Dataset items:
--- --- ---
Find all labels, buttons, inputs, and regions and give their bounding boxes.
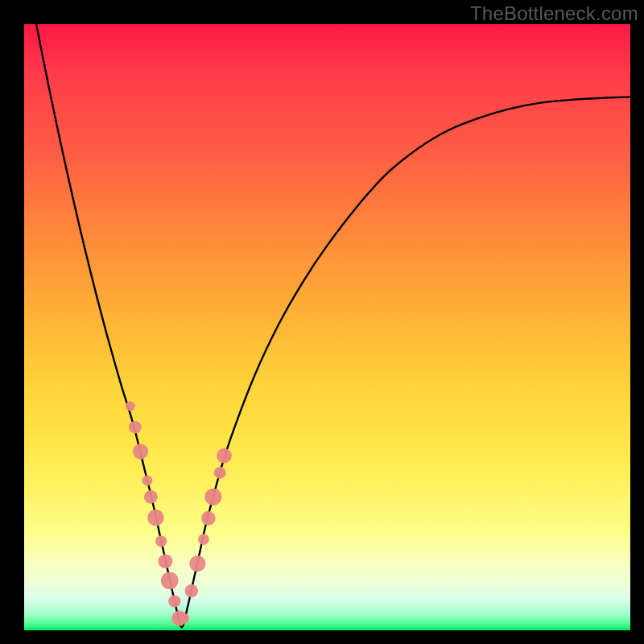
mismatch-curve <box>36 24 630 627</box>
marker-dot <box>185 584 198 597</box>
marker-dot <box>217 448 232 464</box>
marker-dot <box>159 554 173 568</box>
marker-dot <box>214 467 226 479</box>
marker-dot <box>189 555 205 572</box>
chart-frame: TheBottleneck.com <box>0 0 644 644</box>
marker-dot <box>198 534 209 545</box>
chart-plot-area <box>24 24 630 630</box>
marker-dot <box>179 613 189 624</box>
watermark-text: TheBottleneck.com <box>470 2 638 25</box>
marker-dot <box>144 490 158 504</box>
chart-svg <box>24 24 630 630</box>
marker-dot <box>142 476 152 486</box>
marker-dot <box>204 489 221 506</box>
marker-dot <box>155 535 167 547</box>
marker-group <box>126 401 232 625</box>
marker-dot <box>201 511 216 526</box>
marker-dot <box>126 401 135 411</box>
marker-dot <box>168 595 180 607</box>
marker-dot <box>133 444 148 459</box>
marker-dot <box>129 421 142 434</box>
marker-dot <box>161 572 179 589</box>
marker-dot <box>147 510 164 526</box>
--- --- ---
▸ **Exercise description**
Look through the entries and return every line where "TheBottleneck" appears.

▸ **Answer to this exercise**
chart-frame: TheBottleneck.com <box>0 0 644 644</box>
watermark-text: TheBottleneck.com <box>470 2 638 25</box>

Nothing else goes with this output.